- _MATERIAL SHOWN_

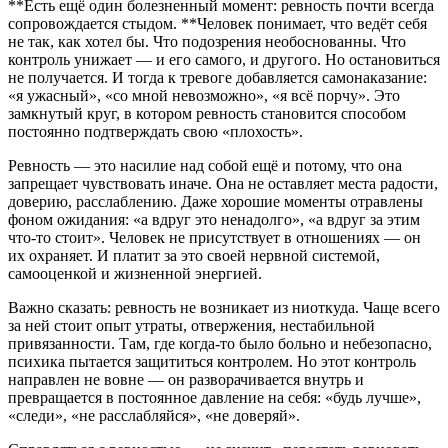
**Есть ещё один болезненный момент: ревность почти всегда
сопровождается стыдом. **Человек понимает, что ведёт себя
не так, как хотел бы. Что подозрения необоснованны. Что
контроль унижает — и его самого, и другого. Но остановиться
не получается. И тогда к тревоге добавляется самонаказание:
«я ужасный», «со мной невозможно», «я всё порчу». Это
замкнутый круг, в котором ревность становится способом
постоянно подтверждать свою «плохость».
Ревность — это насилие над собой ещё и потому, что она
запрещает чувствовать иначе. Она не оставляет места радости,
доверию, расслаблению. Даже хорошие моменты отравлены
фоном ожидания: «а вдруг это ненадолго», «а вдруг за этим
что-то стоит». Человек не присутствует в отношениях — он
их охраняет. И платит за это своей нервной системой,
самооценкой и жизненной энергией.
Важно сказать: ревность не возникает из ниоткуда. Чаще всего
за ней стоит опыт утраты, отвержения, нестабильной
привязанности. Там, где когда-то было больно и небезопасно,
психика пытается защититься контролем. Но этот контроль
направлен не вовне — он разворачивается внутрь и
превращается в постоянное давление на себя: «будь лучше»,
«следи», «не расслабляйся», «не доверяй».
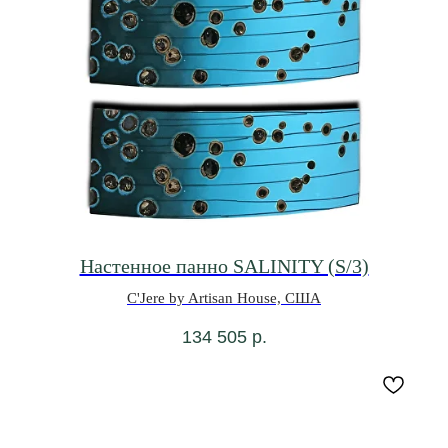
Настенное панно SALINITY (S/3)
C'Jere by Artisan House, США
134 505
р.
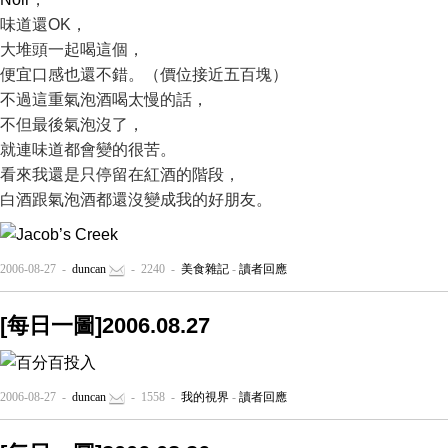
味道還OK，
大堆頭一起喝這個，
便宜口感也還不錯。（價位接近五百塊）
不過這重氣泡酒喝太慢的話，
不但最後氣泡沒了，
就連味道都會變的很苦。
看來我還是只停留在紅酒的階段，
白酒跟氣泡酒都還沒變成我的好朋友。
2006-08-27 -
duncan
- 2240 -
美食雜記
-
讀者回應
[每日一圖]2006.08.27
2006-08-27 -
duncan
- 1558 -
我的視界
-
讀者回應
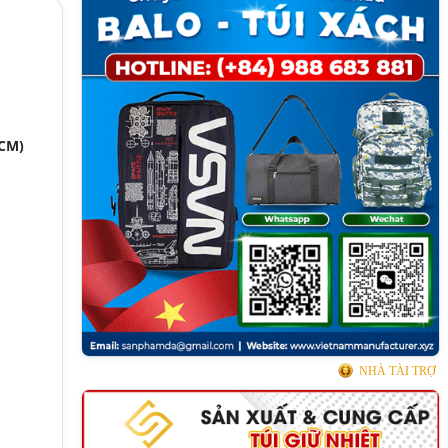
HCM)
NHÀ TÀI TRỢ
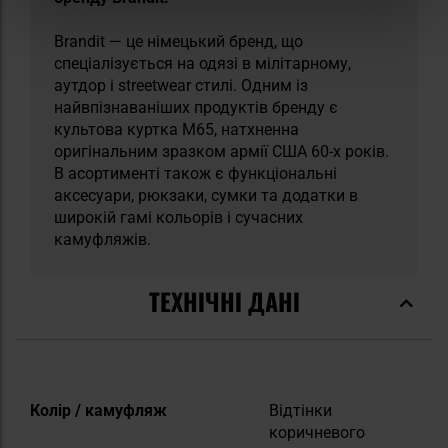
Brandit — це німецький бренд, що
спеціалізується на одязі в мілітарному,
аутдор і streetwear стилі. Одним із
найвпізнаваніших продуктів бренду є
культова куртка M65, натхненна
оригінальним зразком армії США 60-х років.
В асортименті також є функціональні
аксесуари, рюкзаки, сумки та додатки в
широкій гамі кольорів і сучасних
камуфляжів.
ТЕХНІЧНІ ДАНІ
Докладніше
Колір / камуфляж
Відтінки
коричневого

- _WORK ITEM_
Please copy, exactly and only, the lines of the listing that run from the one holding "их охраняет. И" through its last line, and exclude pictures.

- _FINISHED EXERCISE_
их охраняет. И платит за это своей нервной системой,
самооценкой и жизненной энергией.
Важно сказать: ревность не возникает из ниоткуда. Чаще всего
за ней стоит опыт утраты, отвержения, нестабильной
привязанности. Там, где когда-то было больно и небезопасно,
психика пытается защититься контролем. Но этот контроль
направлен не вовне — он разворачивается внутрь и
превращается в постоянное давление на себя: «будь лучше»,
«следи», «не расслабляйся», «не доверяй».
Настенное панно SALINITY (S/3)
C'Jere by Artisan House, США
134 505
р.
味道還OK，
大堆頭一起喝這個，
便宜口感也還不錯。（價位接近五百塊）
不過這重氣泡酒喝太慢的話，
不但最後氣泡沒了，
就連味道都會變的很苦。
看來我還是只停留在紅酒的階段，
白酒跟氣泡酒都還沒變成我的好朋友。
2006-08-27 -
duncan
- 2240 -
美食雜記
-
讀者回應
[每日一圖]2006.08.27
2006-08-27 -
duncan
- 1558 -
我的視界
-
讀者回應
HCM)
NHÀ TÀI TRỢ
Brandit — це німецький бренд, що
спеціалізується на одязі в мілітарному,
аутдор і streetwear стилі. Одним із
найвпізнаваніших продуктів бренду є
культова куртка M65, натхненна
оригінальним зразком армії США 60-х років.
В асортименті також є функціональні
аксесуари, рюкзаки, сумки та додатки в
широкій гамі кольорів і сучасних
камуфляжів.
ТЕХНІЧНІ ДАНІ
Докладніше
Колір / камуфляж
Відтінки
коричневого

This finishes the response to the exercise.